__ASSIGNMENT__
The required output consists solely of the lines from the line containing "பொருட்கள் வழங்குநர்கள்" through the end of the records, copied exactly.

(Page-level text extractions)
================================

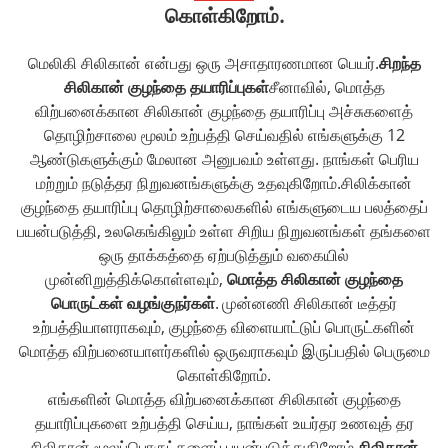
கொள்கிறோம்.
மெலிகி சிலிகான் என்பது ஒரு அசாதாரணமான பெயர்.
சிறந்த
சிலிகான் குழந்தை தயாரிப்புகள்
சீனாவில், மொத்த
விற்பனைக்கான சிலிகான் குழந்தை தயாரிப்பு அச்சுகளைத்
தொழிற்சாலை மூலம் உற்பத்தி செய்வதில் எங்களுக்கு 12
ஆண்டுகளுக்கும் மேலான அனுபவம் உள்ளது. நாங்கள் பெரிய
மற்றும் நடுத்தர நிறுவனங்களுக்கு உதவுகிறோம்.
சிலிக்கான்
குழந்தை தயாரிப்பு தொழிற்சாலைகளில் எங்களுடைய பலத்தைப்
பயன்படுத்தி, உலகெங்கிலும் உள்ள சிறிய நிறுவனங்கள் தங்களை
ஒரு தாக்கத்தை ஏற்படுத்தும் வகையில்
முன்னிறுத்திக்கொள்ளவும்,
மொத்த சிலிகான் குழந்தை
பொருட்கள் வழங்குநர்கள்
.
முன்னணி சிலிகான் டீத்தர்
உற்பத்தியாளராகவும், குழந்தை விளையாட்டுப் பொருட்களின்
மொத்த விற்பனையாளர்களில் ஒருவராகவும் இருப்பதில் பெருமை
கொள்கிறோம்.
எங்களின் மொத்த விற்பனைக்கான சிலிகான் குழந்தை
தயாரிப்புகளை உற்பத்தி செய்ய, நாங்கள் உயர்தர உணவுத் தர
சிலிகான் மூலப்பொருட்களைப் பயன்படுத்துகிறோம்.
சிலிகான்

================================

__FINISHED EXERCISE__
பொருட்கள் வழங்குநர்கள்
.
முன்னணி சிலிகான் டீத்தர்
உற்பத்தியாளராகவும், குழந்தை விளையாட்டுப் பொருட்களின்
மொத்த விற்பனையாளர்களில் ஒருவராகவும் இருப்பதில் பெருமை
கொள்கிறோம்.
எங்களின் மொத்த விற்பனைக்கான சிலிகான் குழந்தை
தயாரிப்புகளை உற்பத்தி செய்ய, நாங்கள் உயர்தர உணவுத் தர
சிலிகான் மூலப்பொருட்களைப் பயன்படுத்துகிறோம்.
சிலிகான்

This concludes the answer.